I say all of this because I suspect that the above might have a lot to do with the less-than-pleasant experiences that we often associate with “social media”, in the case that said social media might skew… younger, let’s just say, it indeed being the younger generations’ preferred way to communicate with each other about anything and everything, Pokémon included. They’re essentially the older generations’ equivalent of forums (very roughly, of course, for reasons already discussed at length by us here).
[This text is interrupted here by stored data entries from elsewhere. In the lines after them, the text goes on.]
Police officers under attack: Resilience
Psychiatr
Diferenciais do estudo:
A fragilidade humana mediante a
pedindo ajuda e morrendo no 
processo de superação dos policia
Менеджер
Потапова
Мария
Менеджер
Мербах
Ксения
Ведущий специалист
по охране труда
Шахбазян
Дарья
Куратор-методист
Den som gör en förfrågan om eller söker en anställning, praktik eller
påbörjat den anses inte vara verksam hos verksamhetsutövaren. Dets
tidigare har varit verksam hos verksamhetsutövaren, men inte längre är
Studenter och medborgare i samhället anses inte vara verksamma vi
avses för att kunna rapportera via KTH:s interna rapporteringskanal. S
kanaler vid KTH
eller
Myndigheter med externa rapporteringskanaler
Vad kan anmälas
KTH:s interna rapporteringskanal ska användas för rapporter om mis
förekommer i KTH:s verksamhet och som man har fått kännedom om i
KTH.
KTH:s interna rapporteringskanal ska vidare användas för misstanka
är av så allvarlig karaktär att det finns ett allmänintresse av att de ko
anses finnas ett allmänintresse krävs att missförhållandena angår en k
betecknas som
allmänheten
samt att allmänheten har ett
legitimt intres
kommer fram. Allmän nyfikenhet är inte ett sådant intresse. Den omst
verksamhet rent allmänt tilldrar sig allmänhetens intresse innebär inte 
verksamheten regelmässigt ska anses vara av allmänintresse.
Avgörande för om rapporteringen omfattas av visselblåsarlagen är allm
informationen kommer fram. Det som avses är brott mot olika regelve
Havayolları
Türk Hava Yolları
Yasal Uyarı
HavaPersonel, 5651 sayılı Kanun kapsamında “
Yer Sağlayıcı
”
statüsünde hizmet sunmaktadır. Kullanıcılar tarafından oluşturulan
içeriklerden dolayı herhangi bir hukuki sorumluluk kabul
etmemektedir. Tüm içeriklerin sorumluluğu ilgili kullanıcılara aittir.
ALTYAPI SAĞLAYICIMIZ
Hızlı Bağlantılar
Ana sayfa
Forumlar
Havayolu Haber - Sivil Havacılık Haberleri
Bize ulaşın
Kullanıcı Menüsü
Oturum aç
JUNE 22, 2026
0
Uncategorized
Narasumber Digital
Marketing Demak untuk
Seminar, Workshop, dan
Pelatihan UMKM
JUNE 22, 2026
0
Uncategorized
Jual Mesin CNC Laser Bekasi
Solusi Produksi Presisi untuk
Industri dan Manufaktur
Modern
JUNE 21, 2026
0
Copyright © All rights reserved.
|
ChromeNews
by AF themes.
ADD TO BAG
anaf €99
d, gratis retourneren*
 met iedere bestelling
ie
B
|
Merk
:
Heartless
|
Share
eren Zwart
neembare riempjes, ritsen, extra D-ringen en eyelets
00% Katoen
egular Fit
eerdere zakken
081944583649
Where I’m getting at here is that, well, I can’t help but draw parallels between the worst that I’ve seen as a very young person on Pokémon forums and the worst that I’m seeing now on social media. Which makes me wonder just how much us being adolescents back then affected our behavior and outlook on things, and just how much that was of a predictably immature manner given just how young we really were back then.

Now, I want to make it clear that I’m not trying to make age — physical age, that is — the number one universal factor of why social media sucks or anything like that, because that’s obviously ridiculous. There are plenty of ostensibly grown-ass people who have the emotional and mental maturity of a very, very troubled child of single-digit age, or worse; the kind of immaturity that even other children see as such. And those are in fact the worst kind of immature people, I’d argue, as those are the type of people who are more likely to hold power versus children, and to be more likely to be considered “mature” precisely because of people’s general inability to distinguish between physical and mental age, and their subsequent giving such people the benefit of the doubt — and thus, power — based on status and privilege rather than merit (perhaps the idea of “growing out” of supposedly childish media, and its popularity versus “growing out” of actually toxic and destructive behaviors, is a symptom of that). But when the kinds of things that I see in social media are the same kinds of things that I remember seeing at That-Forum-That-I-Won’t-Name-But-You-Probably-Know-What-It-Is-Anyway so long ago in those nascent years of the Pokémon fandom, I do think that age is a factor, singular, and one that should be considered when discussing why the worst parts of social media are the way that they are. People aren’t perfect — with children most definitely not being so — and I do believe that most people do try to be good, not just for the sake of following rules but for the sake of being good, because for the most part, they are good. But I also believe that people can be misguided by their own naïveté, or, perhaps more kindly (and accurately), simply by the fact that they still have a lot to learn about the world and how to deal with people, whether said people are bad-faith actors who, whether they’re literal children or children-in-all-but-name, will always exist, or if they’re simply people who believe that Ash should be with May instead of Misty or something, haha.
 
I appreciate that I can browse any forum without an account, even Bulbagarden if I wanted to. Most of today's websites push you to create accounts just to browse, it's so annoying and clearly a way to sell your data. Additionally, there's a higher sense of anonymity in that there's no real need to share so much about oneself.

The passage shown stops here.